La réinsertion des personnes incarcérées, a souffert dans
notre pays, des réformes successives de l’Etat qui ont eu pour effet de
disperser les compétences respectives, en matière de gestion de la peine, d’aide
aux détenus, d’éducation en prison au sens large (enseignement, formation,
culture), d’aide sociale aux justiciables et celles qui régissent le
dispositif d’insertion socioprofessionnel proprement dit.
Cet état de choses se répercute sur le plan institutionnel dans la
difficulté de construire une politique cohérente impliquant les différents niveaux de pouvoir
mais également sur la qualité et la quantité des prestations qui peuvent être
offertes sur le terrain aux justiciables, à différents stades de leur parcours.
Une nouvelle étape est en train de se jouer avec le nouveau transfert, au 1° juillet, de l'aide aux justiciables qui passe de la Région Wallonne où elle avait pris place dans la politique sociale, à la Fédération Wallonie Bruxelles où elle devrait être intégrée dans un nouveau département (communautaire) de la Justice.
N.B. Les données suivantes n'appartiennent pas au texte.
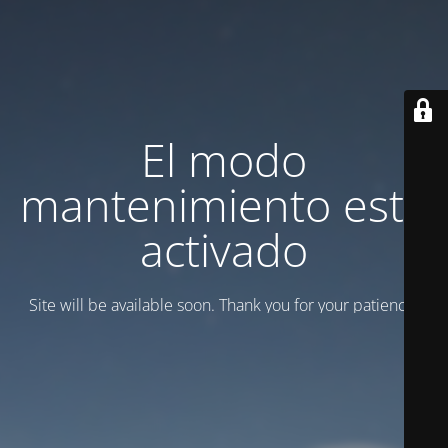
El modo
mantenimiento está
activado
Site will be available soon. Thank you for your patience!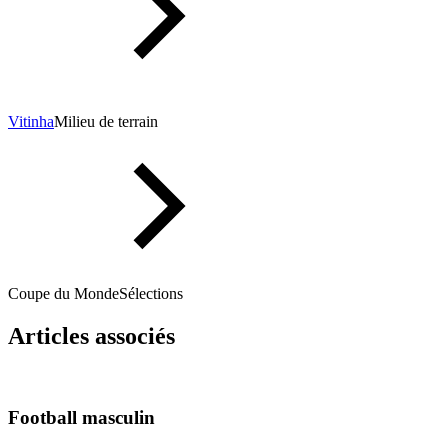
Vitinha
Milieu de terrain
Coupe du Monde
Sélections
Articles associés
Football masculin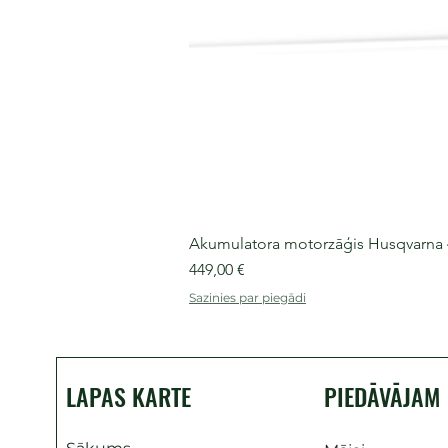
Akumulatora motorzāģis Husqvarna 435
Cena
449,00 €
Sazinies par piegādi
LAPAS KARTE
PIEDĀVĀJAM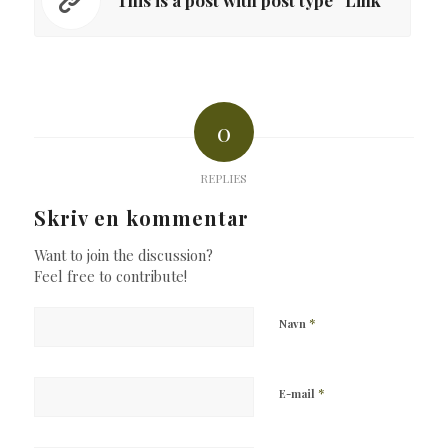
0
REPLIES
Skriv en kommentar
Want to join the discussion?
Feel free to contribute!
*
Navn
*
E-mail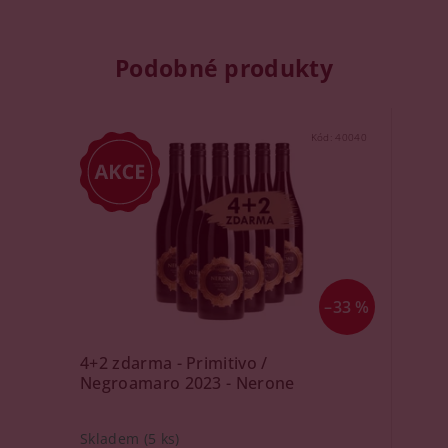
Podobné produkty
Kód:
40040
–33 %
4+2 zdarma - Primitivo /
Negroamaro 2023 - Nerone
Skladem
(5 ks)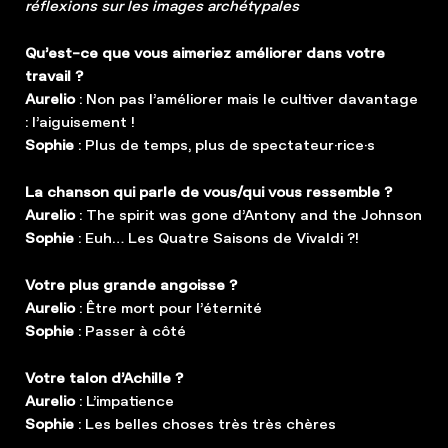
réflexions sur les images archétypales
Qu’est-ce que vous aimeriez améliorer dans votre
travail ?
Aurelio
: Non pas l’améliorer mais le cultiver davantage
: l’aiguisement !
Sophie
: Plus de temps, plus de spectateur·rice·s
La chanson qui parle de vous/qui vous ressemble ?
Aurelio
: The spirit was gone d’Antony and the Johnson
Sophie
: Euh… Les Quatre Saisons de Vivaldi ?!
Votre plus grande angoisse ?
Aurelio
: Être mort pour l’éternité
Sophie
: Passer à côté
Votre talon d’Achille ?
Aurelio
: L’impatience
Sophie
: Les belles choses très très chères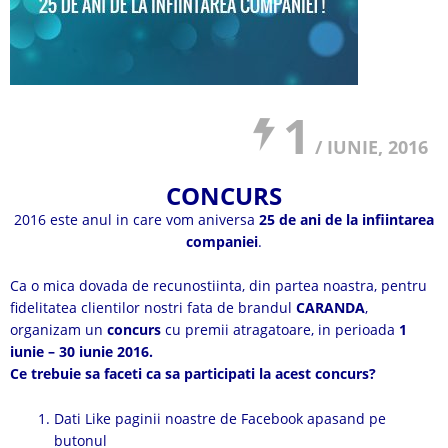
1
/ IUNIE, 2016
CONCURS
2016 este anul in care vom aniversa
25 de ani de la infiintarea
companiei
.
Ca o mica dovada de recunostiinta, din partea noastra, pentru
fidelitatea clientilor nostri fata de brandul
CARANDA
,
organizam un
concurs
cu premii atragatoare, in perioada
1
iunie – 30 iunie 2016.
Ce trebuie sa faceti ca sa participati la acest concurs?
Dati Like paginii noastre de Facebook apasand pe
butonul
Ce transfert suscite bien des inquiétudes de la part des associations concernées mais comporte peut-être des opportunités pour le futur.
A charge de la Communauté française depuis 1989, l'aide aux justiciables s'est trouvée scindée, en 2001 en trois entités. A l'expérience, un certain nombre d’incohérences résultant de la séparation entre les missions d’aide sociale aux justiciables, devenues régionales et celles d’aide aux détenus, restées communautaires ont été pointées par les associations chargées de ces missions. Un état des lieux du secteur a mis en évidence que l’éparpillement des actions menées à l’égard des justiciables, entre de multiples catégories d’agréments et un grand nombre d’opérateurs, avait pour conséquence des chevauchements mais aussi des failles dans le dispositif et des solutions de continuité dans le parcours de la personne incarcérée puis libérée (1) .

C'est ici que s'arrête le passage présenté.